Pourquoi j’aime Julien Gracq.
Les écrivains curieux et passionnés du jeu d’échecs ne sont pas si nombreux, et ceux qui en parlent avec profondeur moins encore. Julien Gracq appartient à cette catégorie rare.
Jérôme HOUDIN pour Route64
J’ai aimé Julien Gracq, bien avant d’en lire la moindre ligne. Un écrivain qui annonce qu’il est « aussi résolument que possible, non candidat » au Prix Goncourt 1951 que la presse lui accorde déjà bien avant la délibération finale, qui se voit décerner le Prix et, conformément à son engagement, tient promesse et le refuse, ne pouvait laisser indiffèrent. Mais avoir l’occasion de lire Gracq lorsqu’on est un adolescent campagnard du sud le de Mayenne à la fin des années 70 n’est pas simple, car Gracq refuse que ses livres soient édités en livre de poche. Ce n’est donc qu’adulte que j’aurais la possibilité de goûter son style et le faire entrer dans mon panthéon littéraire aux cotés, entre autre, de Claude Simon, Louis-René des Forêts et Marcel Proust.

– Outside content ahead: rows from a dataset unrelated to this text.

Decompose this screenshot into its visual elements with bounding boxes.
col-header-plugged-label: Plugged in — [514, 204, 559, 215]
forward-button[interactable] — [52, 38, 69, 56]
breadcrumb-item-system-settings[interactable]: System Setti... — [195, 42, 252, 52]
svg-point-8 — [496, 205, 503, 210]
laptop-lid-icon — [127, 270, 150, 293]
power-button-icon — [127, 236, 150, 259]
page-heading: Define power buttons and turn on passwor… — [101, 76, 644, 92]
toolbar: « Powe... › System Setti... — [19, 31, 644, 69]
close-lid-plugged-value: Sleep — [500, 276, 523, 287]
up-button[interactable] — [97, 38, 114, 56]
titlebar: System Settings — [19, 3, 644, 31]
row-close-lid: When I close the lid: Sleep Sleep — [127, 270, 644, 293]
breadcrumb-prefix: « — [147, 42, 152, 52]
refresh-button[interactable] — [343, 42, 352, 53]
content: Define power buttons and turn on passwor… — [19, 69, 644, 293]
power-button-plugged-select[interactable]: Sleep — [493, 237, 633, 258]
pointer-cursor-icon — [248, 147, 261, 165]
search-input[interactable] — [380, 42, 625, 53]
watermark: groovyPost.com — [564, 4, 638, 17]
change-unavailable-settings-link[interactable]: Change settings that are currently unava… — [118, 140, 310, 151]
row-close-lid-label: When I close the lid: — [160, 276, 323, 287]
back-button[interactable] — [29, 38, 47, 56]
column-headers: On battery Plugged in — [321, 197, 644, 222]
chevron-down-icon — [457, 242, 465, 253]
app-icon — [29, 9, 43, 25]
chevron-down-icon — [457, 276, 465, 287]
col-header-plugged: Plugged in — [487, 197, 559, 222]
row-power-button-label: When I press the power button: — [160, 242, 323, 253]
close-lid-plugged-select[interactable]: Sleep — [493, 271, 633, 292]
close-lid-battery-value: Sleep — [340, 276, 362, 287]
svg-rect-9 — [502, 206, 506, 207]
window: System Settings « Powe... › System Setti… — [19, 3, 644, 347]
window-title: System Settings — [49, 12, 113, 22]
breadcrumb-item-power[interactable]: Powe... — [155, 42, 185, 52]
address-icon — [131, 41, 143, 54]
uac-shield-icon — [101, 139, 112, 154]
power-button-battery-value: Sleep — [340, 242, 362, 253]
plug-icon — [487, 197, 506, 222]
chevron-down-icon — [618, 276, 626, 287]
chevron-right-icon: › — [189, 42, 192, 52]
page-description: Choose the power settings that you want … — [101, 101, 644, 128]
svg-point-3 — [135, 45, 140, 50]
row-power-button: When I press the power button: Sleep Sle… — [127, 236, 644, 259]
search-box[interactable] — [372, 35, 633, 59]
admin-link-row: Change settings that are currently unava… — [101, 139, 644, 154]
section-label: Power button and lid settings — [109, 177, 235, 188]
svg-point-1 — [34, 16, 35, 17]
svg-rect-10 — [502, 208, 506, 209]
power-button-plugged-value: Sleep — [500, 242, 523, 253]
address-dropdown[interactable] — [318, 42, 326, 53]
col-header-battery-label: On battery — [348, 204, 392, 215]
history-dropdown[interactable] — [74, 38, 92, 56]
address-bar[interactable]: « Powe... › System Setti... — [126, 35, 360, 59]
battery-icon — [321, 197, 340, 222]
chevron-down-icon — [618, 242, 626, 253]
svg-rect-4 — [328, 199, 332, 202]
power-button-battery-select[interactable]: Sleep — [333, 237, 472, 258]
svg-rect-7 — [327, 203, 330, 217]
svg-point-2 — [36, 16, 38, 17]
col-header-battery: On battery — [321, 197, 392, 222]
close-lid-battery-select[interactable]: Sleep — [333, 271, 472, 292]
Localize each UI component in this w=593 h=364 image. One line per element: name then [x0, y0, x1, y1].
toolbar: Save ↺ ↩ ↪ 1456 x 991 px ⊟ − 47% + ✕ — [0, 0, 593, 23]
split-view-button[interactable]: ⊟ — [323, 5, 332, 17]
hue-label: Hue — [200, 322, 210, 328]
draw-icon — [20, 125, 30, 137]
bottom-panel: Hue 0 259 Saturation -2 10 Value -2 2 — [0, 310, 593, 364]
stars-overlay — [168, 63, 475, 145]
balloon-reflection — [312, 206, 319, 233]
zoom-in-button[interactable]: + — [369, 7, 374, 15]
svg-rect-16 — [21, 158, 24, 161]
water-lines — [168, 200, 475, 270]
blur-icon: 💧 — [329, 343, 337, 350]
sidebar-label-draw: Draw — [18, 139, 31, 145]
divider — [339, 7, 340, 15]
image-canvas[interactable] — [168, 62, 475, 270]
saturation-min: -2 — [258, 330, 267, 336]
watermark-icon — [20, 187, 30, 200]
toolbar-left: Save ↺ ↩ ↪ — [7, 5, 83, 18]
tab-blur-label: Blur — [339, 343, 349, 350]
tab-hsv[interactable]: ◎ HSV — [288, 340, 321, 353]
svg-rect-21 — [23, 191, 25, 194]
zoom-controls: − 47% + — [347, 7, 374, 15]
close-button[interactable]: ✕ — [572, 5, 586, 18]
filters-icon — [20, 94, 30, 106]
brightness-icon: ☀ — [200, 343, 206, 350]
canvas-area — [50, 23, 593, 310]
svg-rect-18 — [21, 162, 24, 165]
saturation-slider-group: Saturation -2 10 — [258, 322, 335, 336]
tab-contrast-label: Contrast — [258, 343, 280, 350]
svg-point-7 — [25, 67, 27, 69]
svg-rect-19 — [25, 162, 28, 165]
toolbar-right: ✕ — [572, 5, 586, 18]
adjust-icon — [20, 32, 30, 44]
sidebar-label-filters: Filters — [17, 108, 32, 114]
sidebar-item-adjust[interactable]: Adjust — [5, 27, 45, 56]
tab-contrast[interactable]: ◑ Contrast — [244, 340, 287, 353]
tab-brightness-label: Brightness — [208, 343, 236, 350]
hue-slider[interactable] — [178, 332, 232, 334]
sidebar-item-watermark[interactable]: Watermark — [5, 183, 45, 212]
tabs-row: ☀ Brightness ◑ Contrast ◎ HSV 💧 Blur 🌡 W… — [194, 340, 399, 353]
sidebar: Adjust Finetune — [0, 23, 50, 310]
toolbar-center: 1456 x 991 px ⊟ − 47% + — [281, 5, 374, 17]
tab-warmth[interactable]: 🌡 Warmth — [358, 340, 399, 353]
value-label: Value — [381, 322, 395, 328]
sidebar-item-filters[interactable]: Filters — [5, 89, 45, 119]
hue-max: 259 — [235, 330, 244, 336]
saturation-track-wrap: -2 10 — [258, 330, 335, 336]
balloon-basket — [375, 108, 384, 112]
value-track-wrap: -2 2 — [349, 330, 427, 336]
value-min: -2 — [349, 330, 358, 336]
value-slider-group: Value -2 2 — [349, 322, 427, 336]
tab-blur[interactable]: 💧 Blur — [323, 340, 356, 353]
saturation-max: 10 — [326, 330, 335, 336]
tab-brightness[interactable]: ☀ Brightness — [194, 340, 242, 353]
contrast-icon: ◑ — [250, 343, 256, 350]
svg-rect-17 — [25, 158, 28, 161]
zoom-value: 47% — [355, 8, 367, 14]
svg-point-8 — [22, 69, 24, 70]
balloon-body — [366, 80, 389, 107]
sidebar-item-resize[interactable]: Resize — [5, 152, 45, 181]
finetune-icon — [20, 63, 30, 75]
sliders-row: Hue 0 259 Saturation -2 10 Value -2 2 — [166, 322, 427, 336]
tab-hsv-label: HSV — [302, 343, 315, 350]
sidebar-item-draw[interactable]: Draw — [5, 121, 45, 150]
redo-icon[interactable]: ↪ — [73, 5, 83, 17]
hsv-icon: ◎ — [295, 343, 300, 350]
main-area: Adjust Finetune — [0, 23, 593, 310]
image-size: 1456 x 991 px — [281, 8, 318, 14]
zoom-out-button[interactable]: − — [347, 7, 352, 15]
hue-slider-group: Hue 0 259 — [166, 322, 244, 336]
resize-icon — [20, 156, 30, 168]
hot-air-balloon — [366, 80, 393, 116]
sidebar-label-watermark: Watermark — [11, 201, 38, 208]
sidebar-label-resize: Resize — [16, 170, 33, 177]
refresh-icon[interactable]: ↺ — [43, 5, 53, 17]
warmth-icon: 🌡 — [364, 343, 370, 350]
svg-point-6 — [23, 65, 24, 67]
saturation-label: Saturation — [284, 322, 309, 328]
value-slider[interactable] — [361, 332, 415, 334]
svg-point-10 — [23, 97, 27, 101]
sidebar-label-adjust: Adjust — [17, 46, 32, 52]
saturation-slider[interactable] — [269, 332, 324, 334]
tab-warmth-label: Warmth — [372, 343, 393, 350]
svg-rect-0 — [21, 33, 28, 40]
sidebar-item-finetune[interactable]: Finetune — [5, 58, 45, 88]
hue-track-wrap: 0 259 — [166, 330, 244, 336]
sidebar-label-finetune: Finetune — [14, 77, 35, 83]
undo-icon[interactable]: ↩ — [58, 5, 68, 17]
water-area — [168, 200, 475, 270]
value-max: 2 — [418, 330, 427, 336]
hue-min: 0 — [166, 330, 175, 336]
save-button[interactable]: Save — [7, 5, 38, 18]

Découvrir que Louis Poirier (Julien Gracq est son pseudonyme d’écrivain) était féru de jeu d’échecs, ne pouvait bien entendu que fortifier mon intérêt. Et définitivement même, quand il explique « je n’ai jamais été initié aux échecs. J’ai tâtonné dans leur direction de moi-même, sans guide, difficilement mais obstinément, je leur ai appartenu dès le début sans que j’y eusse la moindre aptitude, comme la boussole au pôle magnétique. (Lettrines II), expérience identique à la mienne.

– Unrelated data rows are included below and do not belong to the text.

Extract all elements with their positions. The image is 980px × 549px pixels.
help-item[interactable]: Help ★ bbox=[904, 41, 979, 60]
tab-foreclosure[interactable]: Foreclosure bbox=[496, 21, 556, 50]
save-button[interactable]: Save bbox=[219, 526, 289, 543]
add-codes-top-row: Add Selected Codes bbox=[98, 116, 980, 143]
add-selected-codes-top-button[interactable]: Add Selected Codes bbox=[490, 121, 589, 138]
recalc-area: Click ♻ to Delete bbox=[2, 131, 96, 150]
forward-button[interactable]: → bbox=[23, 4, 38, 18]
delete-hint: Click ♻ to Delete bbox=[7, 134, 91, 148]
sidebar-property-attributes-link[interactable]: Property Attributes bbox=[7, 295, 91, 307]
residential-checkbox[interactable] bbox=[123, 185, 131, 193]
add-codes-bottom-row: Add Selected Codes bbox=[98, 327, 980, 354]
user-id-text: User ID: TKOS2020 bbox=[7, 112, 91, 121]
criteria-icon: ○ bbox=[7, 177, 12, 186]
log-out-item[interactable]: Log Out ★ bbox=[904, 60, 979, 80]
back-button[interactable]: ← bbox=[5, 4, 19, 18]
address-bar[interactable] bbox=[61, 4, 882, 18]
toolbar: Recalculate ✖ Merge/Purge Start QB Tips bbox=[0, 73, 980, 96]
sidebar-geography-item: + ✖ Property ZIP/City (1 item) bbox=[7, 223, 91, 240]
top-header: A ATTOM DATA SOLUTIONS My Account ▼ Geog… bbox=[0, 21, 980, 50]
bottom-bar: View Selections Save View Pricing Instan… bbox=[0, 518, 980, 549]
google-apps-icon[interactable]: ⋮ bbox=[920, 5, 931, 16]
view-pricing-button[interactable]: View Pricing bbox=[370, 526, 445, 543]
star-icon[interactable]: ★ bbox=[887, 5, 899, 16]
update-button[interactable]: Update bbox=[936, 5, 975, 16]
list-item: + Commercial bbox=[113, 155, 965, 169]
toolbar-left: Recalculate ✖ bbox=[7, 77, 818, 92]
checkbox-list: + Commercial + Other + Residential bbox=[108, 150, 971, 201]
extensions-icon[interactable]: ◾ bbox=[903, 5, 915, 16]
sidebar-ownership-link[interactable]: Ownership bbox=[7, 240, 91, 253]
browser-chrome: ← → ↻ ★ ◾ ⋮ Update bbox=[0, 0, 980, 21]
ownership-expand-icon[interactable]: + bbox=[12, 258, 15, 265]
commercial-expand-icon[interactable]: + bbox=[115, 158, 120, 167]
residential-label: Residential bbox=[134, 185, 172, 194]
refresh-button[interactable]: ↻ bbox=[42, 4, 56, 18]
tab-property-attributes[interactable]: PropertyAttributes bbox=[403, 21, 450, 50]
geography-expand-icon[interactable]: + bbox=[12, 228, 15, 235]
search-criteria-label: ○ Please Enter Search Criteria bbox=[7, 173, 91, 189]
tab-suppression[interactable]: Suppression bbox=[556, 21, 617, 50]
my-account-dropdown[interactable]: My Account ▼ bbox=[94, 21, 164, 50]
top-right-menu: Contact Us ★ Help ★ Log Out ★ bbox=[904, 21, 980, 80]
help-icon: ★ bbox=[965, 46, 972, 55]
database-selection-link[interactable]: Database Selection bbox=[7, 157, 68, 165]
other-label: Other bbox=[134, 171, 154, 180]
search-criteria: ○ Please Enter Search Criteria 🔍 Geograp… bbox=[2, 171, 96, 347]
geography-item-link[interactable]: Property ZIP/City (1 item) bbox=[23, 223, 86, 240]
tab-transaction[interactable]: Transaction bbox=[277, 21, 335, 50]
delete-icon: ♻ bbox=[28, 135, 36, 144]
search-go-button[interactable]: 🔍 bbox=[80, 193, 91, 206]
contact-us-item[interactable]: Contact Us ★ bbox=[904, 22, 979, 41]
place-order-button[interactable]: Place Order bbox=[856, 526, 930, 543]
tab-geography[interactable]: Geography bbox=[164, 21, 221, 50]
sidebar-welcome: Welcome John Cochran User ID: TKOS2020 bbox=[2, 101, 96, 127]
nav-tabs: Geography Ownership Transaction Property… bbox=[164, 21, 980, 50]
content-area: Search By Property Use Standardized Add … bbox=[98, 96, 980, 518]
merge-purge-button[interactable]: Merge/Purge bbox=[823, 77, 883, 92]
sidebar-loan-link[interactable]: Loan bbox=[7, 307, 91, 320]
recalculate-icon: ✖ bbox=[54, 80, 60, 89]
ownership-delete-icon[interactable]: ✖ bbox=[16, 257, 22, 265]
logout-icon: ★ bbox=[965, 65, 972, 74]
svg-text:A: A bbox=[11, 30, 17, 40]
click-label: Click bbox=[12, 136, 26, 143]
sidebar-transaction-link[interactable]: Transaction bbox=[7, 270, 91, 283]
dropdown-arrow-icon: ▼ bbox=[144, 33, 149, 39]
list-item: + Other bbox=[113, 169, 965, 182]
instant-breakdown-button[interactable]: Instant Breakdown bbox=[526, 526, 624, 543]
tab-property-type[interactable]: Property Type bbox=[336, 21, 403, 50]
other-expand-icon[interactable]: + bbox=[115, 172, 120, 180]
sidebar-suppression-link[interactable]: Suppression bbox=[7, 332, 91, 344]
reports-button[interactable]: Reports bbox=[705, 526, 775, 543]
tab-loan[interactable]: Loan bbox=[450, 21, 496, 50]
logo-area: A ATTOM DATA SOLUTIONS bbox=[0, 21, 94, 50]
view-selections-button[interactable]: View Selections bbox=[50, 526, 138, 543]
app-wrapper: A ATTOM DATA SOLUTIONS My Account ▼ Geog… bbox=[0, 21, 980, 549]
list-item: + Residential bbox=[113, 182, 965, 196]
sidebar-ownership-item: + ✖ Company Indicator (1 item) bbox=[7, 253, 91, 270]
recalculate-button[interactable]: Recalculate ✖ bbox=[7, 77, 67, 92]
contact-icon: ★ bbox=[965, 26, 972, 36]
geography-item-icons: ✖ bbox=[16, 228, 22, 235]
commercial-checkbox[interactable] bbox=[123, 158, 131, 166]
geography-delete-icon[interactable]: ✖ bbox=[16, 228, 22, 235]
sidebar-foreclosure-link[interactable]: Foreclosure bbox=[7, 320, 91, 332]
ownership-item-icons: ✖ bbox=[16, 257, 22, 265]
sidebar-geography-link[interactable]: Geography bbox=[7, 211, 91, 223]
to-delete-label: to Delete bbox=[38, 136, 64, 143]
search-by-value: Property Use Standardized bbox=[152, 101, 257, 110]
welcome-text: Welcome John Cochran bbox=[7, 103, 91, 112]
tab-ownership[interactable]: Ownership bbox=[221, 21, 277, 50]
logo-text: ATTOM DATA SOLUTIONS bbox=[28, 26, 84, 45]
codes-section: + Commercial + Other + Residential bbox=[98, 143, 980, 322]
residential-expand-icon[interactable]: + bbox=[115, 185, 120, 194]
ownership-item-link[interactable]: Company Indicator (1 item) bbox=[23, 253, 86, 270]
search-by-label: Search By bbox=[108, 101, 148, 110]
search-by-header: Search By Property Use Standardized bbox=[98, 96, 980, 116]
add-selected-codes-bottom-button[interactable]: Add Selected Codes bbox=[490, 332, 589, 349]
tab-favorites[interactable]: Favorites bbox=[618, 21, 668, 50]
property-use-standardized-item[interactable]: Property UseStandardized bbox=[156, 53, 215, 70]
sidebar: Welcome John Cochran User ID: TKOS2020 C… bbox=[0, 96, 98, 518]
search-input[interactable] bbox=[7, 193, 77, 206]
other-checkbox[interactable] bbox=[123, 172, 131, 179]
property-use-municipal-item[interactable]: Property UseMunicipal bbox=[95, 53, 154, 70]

Tout comme la description de son lien au jeu, « je suis un lecteur de parties d’échecs plutôt qu’un joueur, parce que je ne suis pas doué du tout pour jouer. Il y a certaines qualités qui me manque, en particulier l’imagination visuelle des coups. » (Entretien avec Jean Daive en 1977). Ainsi, nous sommes au moins deux. Comme Gracq, lire les parties, les réflexions, les analyses des grands joueurs, m’offre souvent plus de plaisir et d’intérêt que d’en disputer soi-même.